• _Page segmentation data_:
++++++++++++++++++++

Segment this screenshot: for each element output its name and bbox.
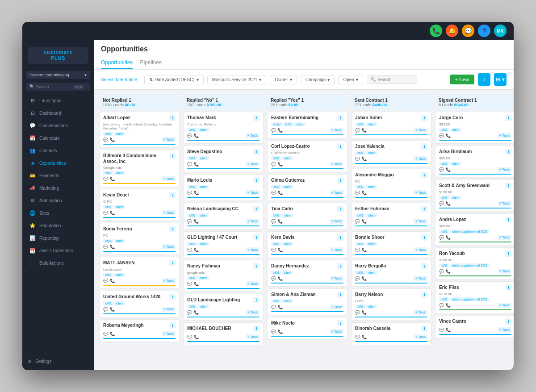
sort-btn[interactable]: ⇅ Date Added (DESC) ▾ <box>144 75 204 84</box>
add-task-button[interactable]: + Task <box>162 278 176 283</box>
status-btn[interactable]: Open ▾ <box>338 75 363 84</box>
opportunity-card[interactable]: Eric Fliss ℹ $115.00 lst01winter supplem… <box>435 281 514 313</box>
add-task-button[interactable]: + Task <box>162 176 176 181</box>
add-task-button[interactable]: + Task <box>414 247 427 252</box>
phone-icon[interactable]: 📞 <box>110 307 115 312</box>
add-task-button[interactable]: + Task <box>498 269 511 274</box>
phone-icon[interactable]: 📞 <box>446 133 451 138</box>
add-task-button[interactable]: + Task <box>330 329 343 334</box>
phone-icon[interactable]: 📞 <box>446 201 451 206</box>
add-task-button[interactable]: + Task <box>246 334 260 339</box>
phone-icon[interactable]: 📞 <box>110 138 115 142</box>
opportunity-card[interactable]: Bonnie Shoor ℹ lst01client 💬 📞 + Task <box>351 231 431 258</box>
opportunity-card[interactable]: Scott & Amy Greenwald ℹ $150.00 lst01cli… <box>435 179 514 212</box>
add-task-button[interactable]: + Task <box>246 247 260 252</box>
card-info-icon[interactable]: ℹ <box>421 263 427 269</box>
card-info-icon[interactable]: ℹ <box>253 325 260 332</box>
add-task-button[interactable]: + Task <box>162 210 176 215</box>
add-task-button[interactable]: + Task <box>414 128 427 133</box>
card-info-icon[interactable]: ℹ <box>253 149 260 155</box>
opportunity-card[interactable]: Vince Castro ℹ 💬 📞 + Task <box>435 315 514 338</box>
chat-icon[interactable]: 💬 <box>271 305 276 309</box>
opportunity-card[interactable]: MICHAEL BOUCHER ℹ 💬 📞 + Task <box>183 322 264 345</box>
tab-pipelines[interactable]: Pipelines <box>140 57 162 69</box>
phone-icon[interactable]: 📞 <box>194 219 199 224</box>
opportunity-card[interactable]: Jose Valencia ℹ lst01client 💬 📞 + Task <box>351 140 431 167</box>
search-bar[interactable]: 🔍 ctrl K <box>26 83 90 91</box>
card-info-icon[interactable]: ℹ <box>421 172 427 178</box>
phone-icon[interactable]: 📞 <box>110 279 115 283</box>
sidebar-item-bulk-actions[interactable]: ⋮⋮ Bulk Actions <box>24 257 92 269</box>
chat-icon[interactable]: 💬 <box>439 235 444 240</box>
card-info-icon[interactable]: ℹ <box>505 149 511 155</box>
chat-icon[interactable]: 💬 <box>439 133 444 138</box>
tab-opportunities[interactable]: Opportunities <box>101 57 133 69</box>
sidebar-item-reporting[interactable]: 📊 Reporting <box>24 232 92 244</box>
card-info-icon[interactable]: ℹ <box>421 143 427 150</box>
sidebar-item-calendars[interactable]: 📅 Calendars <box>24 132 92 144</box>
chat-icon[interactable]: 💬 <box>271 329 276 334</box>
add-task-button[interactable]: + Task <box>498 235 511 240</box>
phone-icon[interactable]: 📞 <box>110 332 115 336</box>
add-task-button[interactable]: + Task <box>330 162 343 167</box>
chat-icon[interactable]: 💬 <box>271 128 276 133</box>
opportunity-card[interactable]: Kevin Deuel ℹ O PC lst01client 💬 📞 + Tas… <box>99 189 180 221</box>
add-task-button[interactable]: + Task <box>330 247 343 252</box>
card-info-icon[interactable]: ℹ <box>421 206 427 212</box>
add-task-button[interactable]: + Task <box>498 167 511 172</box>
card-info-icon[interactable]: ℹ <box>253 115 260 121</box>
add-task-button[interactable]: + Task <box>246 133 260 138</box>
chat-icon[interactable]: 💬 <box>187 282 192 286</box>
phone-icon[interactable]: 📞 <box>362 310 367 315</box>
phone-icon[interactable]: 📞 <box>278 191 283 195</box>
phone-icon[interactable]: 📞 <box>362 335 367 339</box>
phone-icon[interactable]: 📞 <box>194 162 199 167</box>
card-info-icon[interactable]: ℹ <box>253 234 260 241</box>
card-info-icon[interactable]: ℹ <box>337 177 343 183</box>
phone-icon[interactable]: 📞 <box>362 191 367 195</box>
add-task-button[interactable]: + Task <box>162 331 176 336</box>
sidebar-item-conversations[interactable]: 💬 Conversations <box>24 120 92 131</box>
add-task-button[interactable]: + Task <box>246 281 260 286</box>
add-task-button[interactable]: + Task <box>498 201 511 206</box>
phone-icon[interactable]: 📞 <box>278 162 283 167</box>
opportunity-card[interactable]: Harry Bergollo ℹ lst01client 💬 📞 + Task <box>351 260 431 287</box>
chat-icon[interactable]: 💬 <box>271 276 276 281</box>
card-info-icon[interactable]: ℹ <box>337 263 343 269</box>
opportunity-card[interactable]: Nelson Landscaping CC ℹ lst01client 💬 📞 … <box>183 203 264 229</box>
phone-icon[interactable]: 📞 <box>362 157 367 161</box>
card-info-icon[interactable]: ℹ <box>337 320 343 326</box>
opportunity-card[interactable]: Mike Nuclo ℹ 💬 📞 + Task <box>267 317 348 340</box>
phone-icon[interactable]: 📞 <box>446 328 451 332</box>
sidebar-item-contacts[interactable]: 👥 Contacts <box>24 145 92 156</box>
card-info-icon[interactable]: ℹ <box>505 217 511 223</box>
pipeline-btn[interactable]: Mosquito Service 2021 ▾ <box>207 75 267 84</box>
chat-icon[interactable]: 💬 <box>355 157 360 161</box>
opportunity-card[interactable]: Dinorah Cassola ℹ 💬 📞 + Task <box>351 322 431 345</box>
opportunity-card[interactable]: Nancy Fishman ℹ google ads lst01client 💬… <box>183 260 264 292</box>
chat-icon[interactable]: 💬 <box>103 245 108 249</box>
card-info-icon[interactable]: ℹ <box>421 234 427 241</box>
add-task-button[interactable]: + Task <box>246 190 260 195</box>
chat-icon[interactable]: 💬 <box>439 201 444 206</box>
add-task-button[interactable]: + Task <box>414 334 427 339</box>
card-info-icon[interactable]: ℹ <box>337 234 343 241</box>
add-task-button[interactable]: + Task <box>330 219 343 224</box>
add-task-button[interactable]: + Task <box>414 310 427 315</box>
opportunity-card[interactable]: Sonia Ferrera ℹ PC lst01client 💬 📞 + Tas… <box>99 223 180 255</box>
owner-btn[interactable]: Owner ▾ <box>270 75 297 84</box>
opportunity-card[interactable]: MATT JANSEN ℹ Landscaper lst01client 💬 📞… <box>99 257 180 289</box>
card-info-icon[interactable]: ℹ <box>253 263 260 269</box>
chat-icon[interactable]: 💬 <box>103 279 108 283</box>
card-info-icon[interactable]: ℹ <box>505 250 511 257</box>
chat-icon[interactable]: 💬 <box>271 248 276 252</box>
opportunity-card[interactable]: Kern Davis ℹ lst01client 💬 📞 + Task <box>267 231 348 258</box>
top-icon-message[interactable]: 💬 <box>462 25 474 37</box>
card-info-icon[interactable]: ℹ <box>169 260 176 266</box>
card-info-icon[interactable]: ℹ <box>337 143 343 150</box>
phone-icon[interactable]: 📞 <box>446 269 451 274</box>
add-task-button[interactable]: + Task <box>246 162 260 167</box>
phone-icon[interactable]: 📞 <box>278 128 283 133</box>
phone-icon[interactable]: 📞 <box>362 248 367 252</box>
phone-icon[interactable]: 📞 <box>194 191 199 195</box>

++++++++++++++++++++

• _What the exercise asks_: Would you give the records again exactly, dropping the pictures?

• _Solution to this task_:
Segment this screenshot: for each element output its name and bbox.
sort-btn[interactable]: ⇅ Date Added (DESC) ▾ <box>144 75 204 84</box>
add-task-button[interactable]: + Task <box>162 278 176 283</box>
status-btn[interactable]: Open ▾ <box>338 75 363 84</box>
opportunity-card[interactable]: Eric Fliss ℹ $115.00 lst01winter supplem… <box>435 281 514 313</box>
add-task-button[interactable]: + Task <box>162 176 176 181</box>
add-task-button[interactable]: + Task <box>414 247 427 252</box>
phone-icon[interactable]: 📞 <box>110 307 115 312</box>
add-task-button[interactable]: + Task <box>498 269 511 274</box>
phone-icon[interactable]: 📞 <box>446 133 451 138</box>
add-task-button[interactable]: + Task <box>330 329 343 334</box>
phone-icon[interactable]: 📞 <box>446 201 451 206</box>
add-task-button[interactable]: + Task <box>246 334 260 339</box>
phone-icon[interactable]: 📞 <box>110 138 115 142</box>
opportunity-card[interactable]: Bonnie Shoor ℹ lst01client 💬 📞 + Task <box>351 231 431 258</box>
opportunity-card[interactable]: Scott & Amy Greenwald ℹ $150.00 lst01cli… <box>435 179 514 212</box>
add-task-button[interactable]: + Task <box>246 247 260 252</box>
card-info-icon[interactable]: ℹ <box>421 263 427 269</box>
card-info-icon[interactable]: ℹ <box>253 325 260 332</box>
add-task-button[interactable]: + Task <box>162 210 176 215</box>
add-task-button[interactable]: + Task <box>414 128 427 133</box>
card-info-icon[interactable]: ℹ <box>253 149 260 155</box>
opportunity-card[interactable]: Vince Castro ℹ 💬 📞 + Task <box>435 315 514 338</box>
chat-icon[interactable]: 💬 <box>271 305 276 309</box>
opportunity-card[interactable]: MICHAEL BOUCHER ℹ 💬 📞 + Task <box>183 322 264 345</box>
tab-pipelines[interactable]: Pipelines <box>140 57 162 69</box>
phone-icon[interactable]: 📞 <box>194 219 199 224</box>
opportunity-card[interactable]: Jose Valencia ℹ lst01client 💬 📞 + Task <box>351 140 431 167</box>
search-bar[interactable]: 🔍 ctrl K <box>26 83 90 91</box>
card-info-icon[interactable]: ℹ <box>421 172 427 178</box>
phone-icon[interactable]: 📞 <box>110 279 115 283</box>
sidebar-item-bulk-actions[interactable]: ⋮⋮ Bulk Actions <box>24 257 92 269</box>
chat-icon[interactable]: 💬 <box>439 235 444 240</box>
card-info-icon[interactable]: ℹ <box>505 149 511 155</box>
chat-icon[interactable]: 💬 <box>439 133 444 138</box>
tab-opportunities[interactable]: Opportunities <box>101 57 133 69</box>
sidebar-item-reporting[interactable]: 📊 Reporting <box>24 232 92 244</box>
card-info-icon[interactable]: ℹ <box>421 143 427 150</box>
sidebar-item-calendars[interactable]: 📅 Calendars <box>24 132 92 144</box>
chat-icon[interactable]: 💬 <box>271 329 276 334</box>
add-task-button[interactable]: + Task <box>498 235 511 240</box>
phone-icon[interactable]: 📞 <box>110 332 115 336</box>
add-task-button[interactable]: + Task <box>330 162 343 167</box>
chat-icon[interactable]: 💬 <box>271 128 276 133</box>
opportunity-card[interactable]: Kevin Deuel ℹ O PC lst01client 💬 📞 + Tas… <box>99 189 180 221</box>
add-task-button[interactable]: + Task <box>330 247 343 252</box>
card-info-icon[interactable]: ℹ <box>421 206 427 212</box>
add-task-button[interactable]: + Task <box>498 167 511 172</box>
card-info-icon[interactable]: ℹ <box>253 115 260 121</box>
add-task-button[interactable]: + Task <box>246 133 260 138</box>
chat-icon[interactable]: 💬 <box>187 282 192 286</box>
phone-icon[interactable]: 📞 <box>362 310 367 315</box>
phone-icon[interactable]: 📞 <box>278 191 283 195</box>
phone-icon[interactable]: 📞 <box>362 335 367 339</box>
phone-icon[interactable]: 📞 <box>194 162 199 167</box>
card-info-icon[interactable]: ℹ <box>253 234 260 241</box>
card-info-icon[interactable]: ℹ <box>337 177 343 183</box>
phone-icon[interactable]: 📞 <box>362 191 367 195</box>
add-task-button[interactable]: + Task <box>162 331 176 336</box>
sidebar-item-conversations[interactable]: 💬 Conversations <box>24 120 92 131</box>
add-task-button[interactable]: + Task <box>246 281 260 286</box>
add-task-button[interactable]: + Task <box>498 201 511 206</box>
phone-icon[interactable]: 📞 <box>278 162 283 167</box>
opportunity-card[interactable]: Harry Bergollo ℹ lst01client 💬 📞 + Task <box>351 260 431 287</box>
chat-icon[interactable]: 💬 <box>271 276 276 281</box>
card-info-icon[interactable]: ℹ <box>337 263 343 269</box>
opportunity-card[interactable]: Nelson Landscaping CC ℹ lst01client 💬 📞 … <box>183 203 264 229</box>
phone-icon[interactable]: 📞 <box>362 157 367 161</box>
card-info-icon[interactable]: ℹ <box>337 320 343 326</box>
opportunity-card[interactable]: Mike Nuclo ℹ 💬 📞 + Task <box>267 317 348 340</box>
phone-icon[interactable]: 📞 <box>446 328 451 332</box>
sidebar-item-contacts[interactable]: 👥 Contacts <box>24 145 92 156</box>
card-info-icon[interactable]: ℹ <box>505 217 511 223</box>
pipeline-btn[interactable]: Mosquito Service 2021 ▾ <box>207 75 267 84</box>
chat-icon[interactable]: 💬 <box>355 157 360 161</box>
opportunity-card[interactable]: Dinorah Cassola ℹ 💬 📞 + Task <box>351 322 431 345</box>
opportunity-card[interactable]: Nancy Fishman ℹ google ads lst01client 💬… <box>183 260 264 292</box>
chat-icon[interactable]: 💬 <box>103 245 108 249</box>
card-info-icon[interactable]: ℹ <box>421 234 427 241</box>
add-task-button[interactable]: + Task <box>246 190 260 195</box>
chat-icon[interactable]: 💬 <box>439 201 444 206</box>
add-task-button[interactable]: + Task <box>414 334 427 339</box>
card-info-icon[interactable]: ℹ <box>337 234 343 241</box>
add-task-button[interactable]: + Task <box>330 219 343 224</box>
add-task-button[interactable]: + Task <box>414 310 427 315</box>
opportunity-card[interactable]: Sonia Ferrera ℹ PC lst01client 💬 📞 + Tas… <box>99 223 180 255</box>
owner-btn[interactable]: Owner ▾ <box>270 75 297 84</box>
opportunity-card[interactable]: MATT JANSEN ℹ Landscaper lst01client 💬 📞… <box>99 257 180 289</box>
card-info-icon[interactable]: ℹ <box>253 263 260 269</box>
chat-icon[interactable]: 💬 <box>103 279 108 283</box>
card-info-icon[interactable]: ℹ <box>505 250 511 257</box>
chat-icon[interactable]: 💬 <box>271 248 276 252</box>
opportunity-card[interactable]: Kern Davis ℹ lst01client 💬 📞 + Task <box>267 231 348 258</box>
top-icon-message[interactable]: 💬 <box>462 25 474 37</box>
card-info-icon[interactable]: ℹ <box>169 260 176 266</box>
card-info-icon[interactable]: ℹ <box>337 143 343 150</box>
phone-icon[interactable]: 📞 <box>446 269 451 274</box>
add-task-button[interactable]: + Task <box>246 162 260 167</box>
phone-icon[interactable]: 📞 <box>278 128 283 133</box>
phone-icon[interactable]: 📞 <box>362 248 367 252</box>
phone-icon[interactable]: 📞 <box>194 191 199 195</box>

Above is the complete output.